Di seguito se ne riportano solo alcuni esempi:
PUZZE AVÉ NU TOCCHE NGÁPE, A’ LÈNGHE, E’ COSSE, E’MMÁNE = Possa tu avere una paralisi che ti colpisca la testa, la lingua, le gambe, le mani;
• PUZZE AVÉ ‘NA CACARÈLLE, ‘NA SSCIOLETA MALÍGNE = Possa tu avere una diarrea fulminante;
PUZZE AVÉ ‘NA GGOCCE O’ CÓRE = Possa tu avere un infarto;
• PUZZE JETTÀ U SÁNGHE A RROCELE= Possa tu vomitare di sangue;
• CHE PUZZA ÈSSE ACCISE = Che tu possa essere ucciso;
• CHE TE POZZA VENÌ NU NZÚLETE NGÚRPE = Possa tu avere un blocco intestinale;
• CHE TU PUZZA STÈNNE I PÍDE DE SÙBBETE = Possa tu morire all’istante;
• CHE TU PUZZA MAGNÀ E JETTÀ VELÉNE DA NGÁNNE = Possa tu mangiare e vomitare;
• CHE TU PUZZA RUMANÌ ACCIUNGÁTE SÓP’A NU LÍTTE = Possa tu rimanere paralizzato e allettato. A fronte di tanti anatemi negativi, ne esistono alcuni di buon augurio:
• PUZZ’ÈSSE BBENEDITTE = Che tu possa godere del favore del cielo;
• PUZZA CAMBÀ CIND’ANNE = Che tu possa avere una lunga vita;
• PUZZA STÀ BBÙNE = Che tu possa godere sempre di buona salute;
• CHE TU PUZZ’AVÈ SÈMBE ‘NA BBONA SORTE = Che tu sia sempre fortunato;
• CHE TU PUZZA CACÀ DENÁRE = Che tu possa arricchirti.

 

REGOLE DI PRONUNCIA

Il dialetto lucerino, come del resto ogni dialetto, ha le sue ben precise e non sempre semplici regole di pronuncia.

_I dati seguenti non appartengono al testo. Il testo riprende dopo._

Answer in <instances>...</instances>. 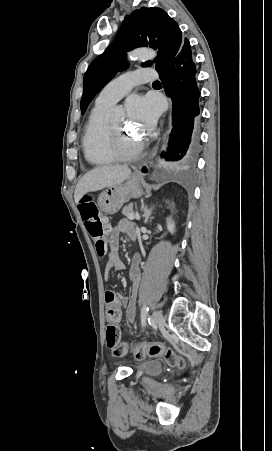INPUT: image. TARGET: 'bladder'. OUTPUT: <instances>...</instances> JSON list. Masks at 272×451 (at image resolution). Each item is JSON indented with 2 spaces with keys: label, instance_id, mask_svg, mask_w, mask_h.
I'll use <instances>...</instances> for the list:
<instances>
[{
  "label": "bladder",
  "instance_id": "1",
  "mask_svg": "<svg viewBox=\"0 0 272 451\" xmlns=\"http://www.w3.org/2000/svg\"><path fill=\"white\" fill-rule=\"evenodd\" d=\"M161 360L158 359H150L142 362V370L144 372H149L153 374H157L161 368Z\"/></svg>",
  "mask_w": 272,
  "mask_h": 451
}]
</instances>
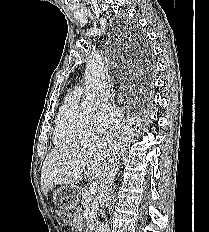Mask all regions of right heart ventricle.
I'll list each match as a JSON object with an SVG mask.
<instances>
[{
    "mask_svg": "<svg viewBox=\"0 0 209 232\" xmlns=\"http://www.w3.org/2000/svg\"><path fill=\"white\" fill-rule=\"evenodd\" d=\"M81 92L70 91L58 113L53 142L57 147H67L91 139L96 133L92 116L80 107Z\"/></svg>",
    "mask_w": 209,
    "mask_h": 232,
    "instance_id": "e07e8e85",
    "label": "right heart ventricle"
}]
</instances>
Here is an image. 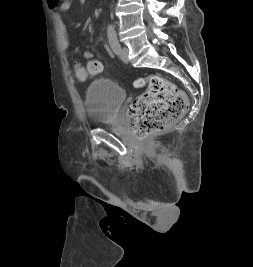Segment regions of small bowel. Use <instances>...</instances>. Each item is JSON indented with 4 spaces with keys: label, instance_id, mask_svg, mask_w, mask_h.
I'll use <instances>...</instances> for the list:
<instances>
[{
    "label": "small bowel",
    "instance_id": "1",
    "mask_svg": "<svg viewBox=\"0 0 253 267\" xmlns=\"http://www.w3.org/2000/svg\"><path fill=\"white\" fill-rule=\"evenodd\" d=\"M47 2L55 13L61 47L62 49L67 50L69 48V40L67 37L66 27L62 19V15L70 9L73 0H62L61 2L59 0H47ZM89 23L90 20L86 22L85 28L89 25Z\"/></svg>",
    "mask_w": 253,
    "mask_h": 267
}]
</instances>
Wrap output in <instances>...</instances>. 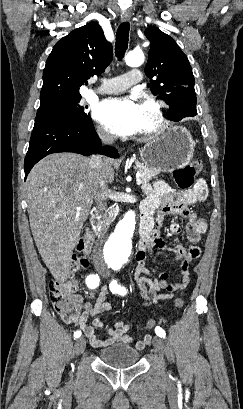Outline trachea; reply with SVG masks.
Segmentation results:
<instances>
[{
  "label": "trachea",
  "mask_w": 243,
  "mask_h": 409,
  "mask_svg": "<svg viewBox=\"0 0 243 409\" xmlns=\"http://www.w3.org/2000/svg\"><path fill=\"white\" fill-rule=\"evenodd\" d=\"M129 30H130V25L128 22L121 23L117 29L115 54L119 60H121L124 57V54L127 50Z\"/></svg>",
  "instance_id": "1"
}]
</instances>
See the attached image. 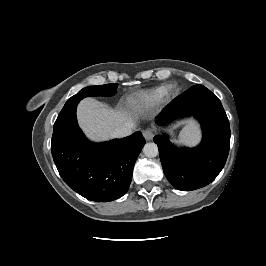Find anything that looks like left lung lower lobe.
<instances>
[{
    "mask_svg": "<svg viewBox=\"0 0 266 266\" xmlns=\"http://www.w3.org/2000/svg\"><path fill=\"white\" fill-rule=\"evenodd\" d=\"M193 115L203 130L195 148L178 149L167 138L157 135L163 171L168 181L182 191L195 190L211 183L223 169L230 147V125L220 100L203 85H196L176 97L160 113L156 123Z\"/></svg>",
    "mask_w": 266,
    "mask_h": 266,
    "instance_id": "obj_1",
    "label": "left lung lower lobe"
}]
</instances>
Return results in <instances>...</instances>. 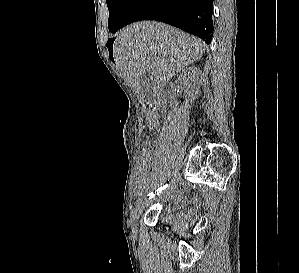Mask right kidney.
Wrapping results in <instances>:
<instances>
[{"label": "right kidney", "instance_id": "right-kidney-1", "mask_svg": "<svg viewBox=\"0 0 299 273\" xmlns=\"http://www.w3.org/2000/svg\"><path fill=\"white\" fill-rule=\"evenodd\" d=\"M200 74H201L200 69H198L197 67H190L184 69L178 77V80L180 82H183L185 85L184 92L186 93L187 101L189 100V98L194 99V95H196L200 89V81H197L196 83L195 82L189 83L188 80L192 78H198Z\"/></svg>", "mask_w": 299, "mask_h": 273}]
</instances>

Tutto questo, però, genera inevitabilmente l’esigenza di rispettare queste regole non solo nel parlare, ma anche e soprattutto nello scrivere in dialetto lucerino. Considerato che il fine di questa rubrica è proprio quello di tener vivo e diffondere il nostro dialetto, offrendo così a tutti, lucerini e non, la possibilità di avvicinarvisi e comprenderlo quanto più possibile, si ritiene di fare cosa giusta nel riepilogare brevemente alcune regole semplici ma essenziali di pronuncia, e quindi di scrittura dialettale, suggerite dall’amico Massimiliano Monaco.

1) La vocale “e” senza accento è sempre muta e pertanto non si pronuncia (spandecà), tranne quando funge da congiunzione o particella pronominale (e, che); negli altri casi, ossia quando la si deve pronunciare, essa è infatti sempre accentata (sciulutèzze, ‘a strètte de Ciacianèlle).

2) L’accento grave sulle vocali “à, è, ì, ò, ù” va letto con un suono aperto (àreve, èreve, jìneme, sòrete, basciù), mentre l’accento acuto “á, é, í, ó, ú” è utilizzato per contraddistinguere le moltissime vocali che nella nostra lingua dialettale hanno un suono molto chiuso (‘a cucchiáre, ‘a néve, u rebbullíte, u vóve, síme júte), e che tuttavia non vanno confuse con una e muta (u delóre, u veléne, ‘u sapéve, Lucére).

3) Il trigramma “sck” richiede la pronuncia alla napoletana (‘a sckafaróje, ‘a sckanáte).

4) Per quanto riguarda le consonanti di natura affine “c-g, d-t, p-b, s-z” è stata adottata la grafia più vicina alla pronuncia popolare (Andonije, Cungètte, zumbà) quella, per intenderci, punibile con la matita blu nei compiti in classe.

5) Per rafforzare il suono iniziale di alcuni termini, si rende necessario raddoppiare la consonante iniziale (pe bbèlle vedè, a bbune-a bbune, nn’è cósa túje) o, nel caso di vocale iniziale, accentarla (àcede, ùcchije).

6) Infine, la caduta di una consonante o di una vocale viene sempre indicata da un apostrofo (Antonietta: ‘Ndunètte; l’orologio a pendolo: ‘a ‘llorge; nel vicolo: ‘nda strètte).